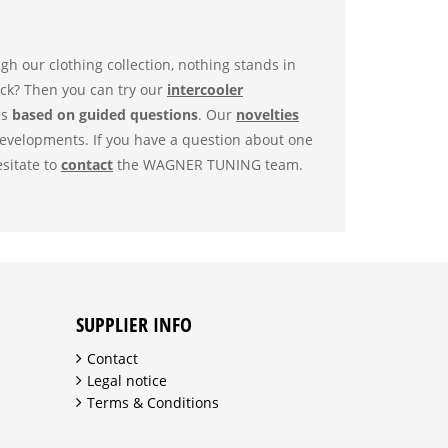
h our clothing collection, nothing stands in
ock? Then you can try our
intercooler
es
based on guided questions
. Our
novelties
developments. If you have a question about one
esitate to
contact
the WAGNER TUNING team.
SUPPLIER INFO
Contact
Legal notice
Terms & Conditions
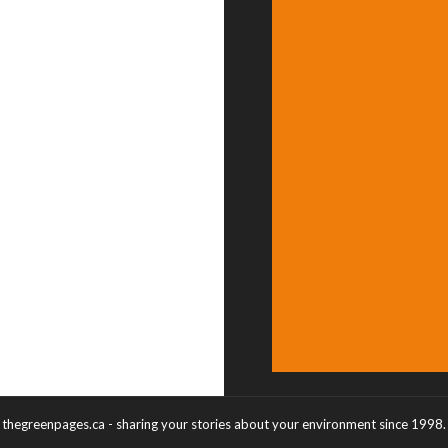
thegreenpages.ca - sharing your stories about your environment since 1998.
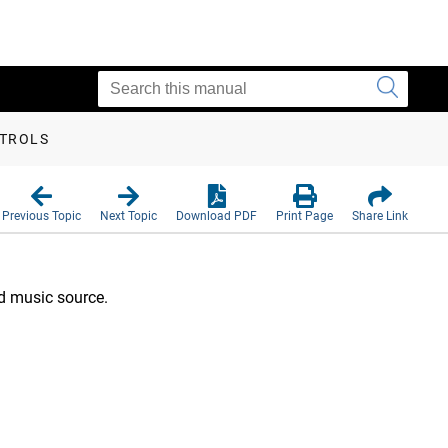
NTROLS
Previous Topic
Next Topic
Download PDF
Print Page
Share Link
d music source.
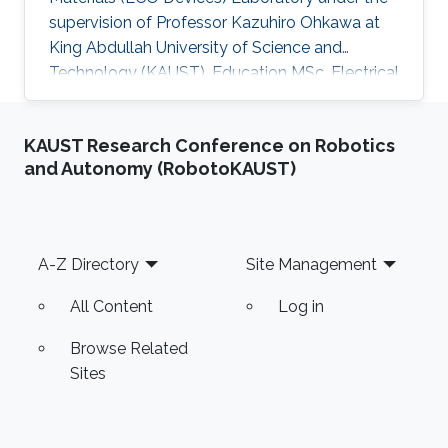
supervision of Professor Kazuhiro Ohkawa at
King Abdullah University of Science and
Technology (KAUST). Education MSc, Electrical
Engineering, KAUST, Saudi Arabia, 2016 ME,
Education, Tec Milenio university, Chihuahua,
KAUST Research Conference on Robotics
Mexico, 2013 BSc, Electromechanical
and Autonomy (RobotoKAUST)
Engineering, Instituto Tecnologico de Ciudad
Jimenez, 2009 Research Interests Carmen's
research interests include Light sources, Solar
Energy, Plant biology and Desert agriculture.
Footer
A-Z Directory
Site Management
All Content
Log in
Browse Related
Sites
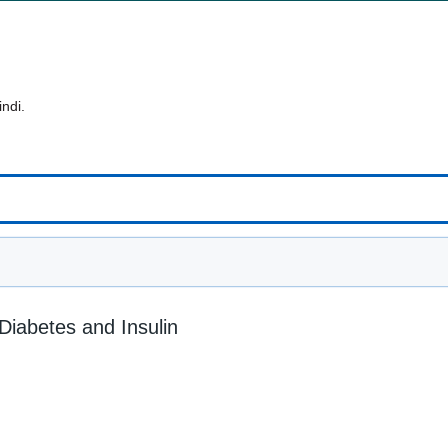
indi.
 Diabetes and Insulin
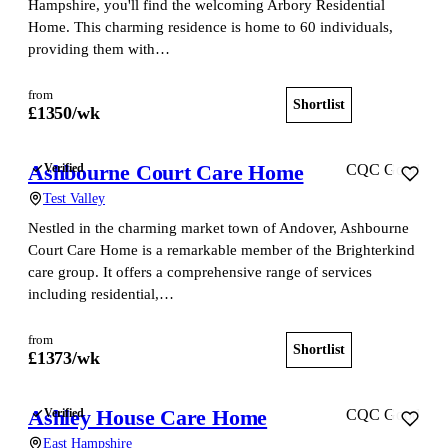
Hampshire, you'll find the welcoming Arbory Residential
Home. This charming residence is home to 60 individuals,
providing them with…
from
Shortlist
View home
£
1350
/wk
Ashbourne Court Care Home
Verified
CQC Good
Test Valley
Nestled in the charming market town of Andover, Ashbourne
Court Care Home is a remarkable member of the Brighterkind
care group. It offers a comprehensive range of services
including residential,…
from
Shortlist
View home
£
1373
/wk
Ashley House Care Home
Verified
CQC Good
East Hampshire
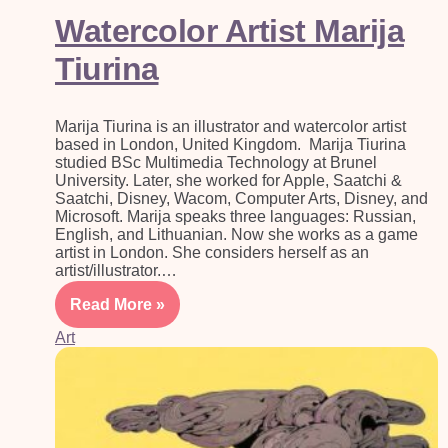
Watercolor Artist Marija
Tiurina
Marija Tiurina is an illustrator and watercolor artist
based in London, United Kingdom. Marija Tiurina
studied BSc Multimedia Technology at Brunel
University. Later, she worked for Apple, Saatchi &
Saatchi, Disney, Wacom, Computer Arts, Disney, and
Microsoft. Marija speaks three languages: Russian,
English, and Lithuanian. Now she works as a game
artist in London. She considers herself as an
artist/illustrator.…
Read More »
Art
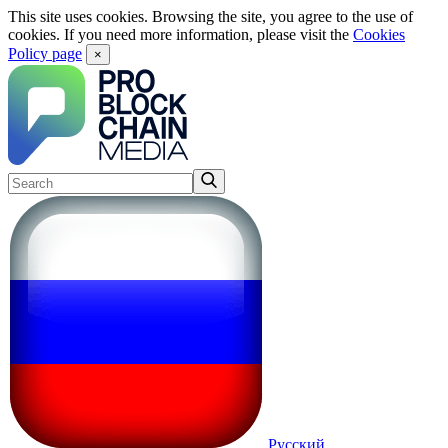
This site uses cookies. Browsing the site, you agree to the use of
cookies. If you need more information, please visit the
Cookies
Policy page
×
Русский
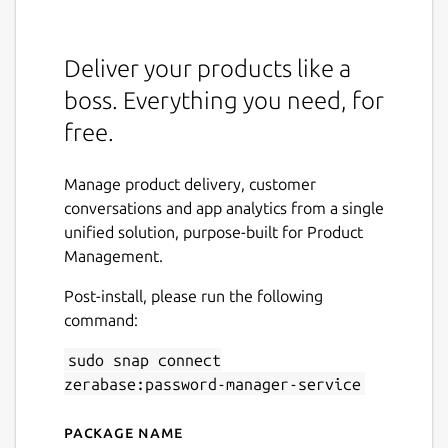
Deliver your products like a
boss. Everything you need, for
free.
Manage product delivery, customer
conversations and app analytics from a single
unified solution, purpose-built for Product
Management.
Post-install, please run the following
command:
sudo snap connect
zerabase:password-manager-service
Package name
Details for Zerabase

-=-=-=-=-

- _What is needed_
Copy out all the data above exactly as written. Skip the pictures.

- _Exercise solution_
h our clothing collection, nothing stands in
ock? Then you can try our
intercooler
es
based on guided questions
. Our
novelties
developments. If you have a question about one
esitate to
contact
the WAGNER TUNING team.
SUPPLIER INFO
Contact
Legal notice
Terms & Conditions
thegreenpages.ca - sharing your stories about your environment since 1998.
NTROLS
Previous Topic
Next Topic
Download PDF
Print Page
Share Link
d music source.
supervision of Professor Kazuhiro Ohkawa at
King Abdullah University of Science and
Technology (KAUST). Education MSc, Electrical
Engineering, KAUST, Saudi Arabia, 2016 ME,
Education, Tec Milenio university, Chihuahua,
KAUST Research Conference on Robotics
Mexico, 2013 BSc, Electromechanical
and Autonomy (RobotoKAUST)
Engineering, Instituto Tecnologico de Ciudad
Jimenez, 2009 Research Interests Carmen's
research interests include Light sources, Solar
Energy, Plant biology and Desert agriculture.
Footer
A-Z Directory
Site Management
All Content
Log in
Browse Related
Sites
indi.
 Diabetes and Insulin
Hampshire, you'll find the welcoming Arbory Residential
Home. This charming residence is home to 60 individuals,
providing them with…
from
Shortlist
View home
£
1350
/wk
Ashbourne Court Care Home
Verified
CQC Good
Test Valley
Nestled in the charming market town of Andover, Ashbourne
Court Care Home is a remarkable member of the Brighterkind
care group. It offers a comprehensive range of services
including residential,…
from
Shortlist
View home
£
1373
/wk
Ashley House Care Home
Verified
CQC Good
East Hampshire
Watercolor Artist Marija
Tiurina
Marija Tiurina is an illustrator and watercolor artist
based in London, United Kingdom. Marija Tiurina
studied BSc Multimedia Technology at Brunel
University. Later, she worked for Apple, Saatchi &
Saatchi, Disney, Wacom, Computer Arts, Disney, and
Microsoft. Marija speaks three languages: Russian,
English, and Lithuanian. Now she works as a game
artist in London. She considers herself as an
artist/illustrator.…
Read More »
Art
This site uses cookies. Browsing the site, you agree to the use of
cookies. If you need more information, please visit the
Cookies
Policy page
×
Русский
Deliver your products like a
boss. Everything you need, for
free.
Manage product delivery, customer
conversations and app analytics from a single
unified solution, purpose-built for Product
Management.
Post-install, please run the following
command:
sudo snap connect
zerabase:password-manager-service
Package name
Details for Zerabase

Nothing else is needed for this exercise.